Thankfully, he understood. “August,” he said gently. “What your sister has been accused of is a serious crime.”

“But she didn’t do it!” she said. “She can’t have done it! She doesn’t know how to fight, much less how to kill someone! They’re—they’re confused, and they’re pointing fingers because she was an unclaimed changeling in the wrong place at the right time, and they want it to be her. But she didn’t do it.”

“Stupid girl,” growled the strange man. “She disappeared from a sealed holding cell belonging to the Queen of the Mists. You really think it matters whether she committed the crime they’ve accused her of? They’ll have her tied to the Tree in the blinking of an eye. Escaping was disrespectful to their precious pureblood authority.”

“Tybalt,” said the woman, tone chiding.

He shrugged off her hand and turned to stalk away while I was still gaping after him.

No wonder he’d looked familiar: he was the man from my blood memories, the one who’d looked at me with such open adoration, the one I’d supposedly married in some other version of the world. I hadn’t recognized him in part because I hadn’t been expecting to see him in the real world, and in part because I still couldn’t reconcile the way he’d been looking at me now with the way he’d been looking at me then.

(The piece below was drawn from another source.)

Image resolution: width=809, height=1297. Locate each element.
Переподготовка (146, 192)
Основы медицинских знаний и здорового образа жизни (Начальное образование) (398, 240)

What could I possibly have done to upset him so badly?

“He’s not wrong,” I said meekly. “I was locked up for a crime, and I fled before I could stand trial. If I set foot back in the Mists, anywhere in the Mists, the Queen will have me arrested for violation of the Law—and even if I were to be found innocent, the fact that I defied her would be enough to see me convicted. It’s not a crime to kill a changeling. She might still let me die on the Tree, in recognition of my family’s stature, but I’d die. I can never go home.”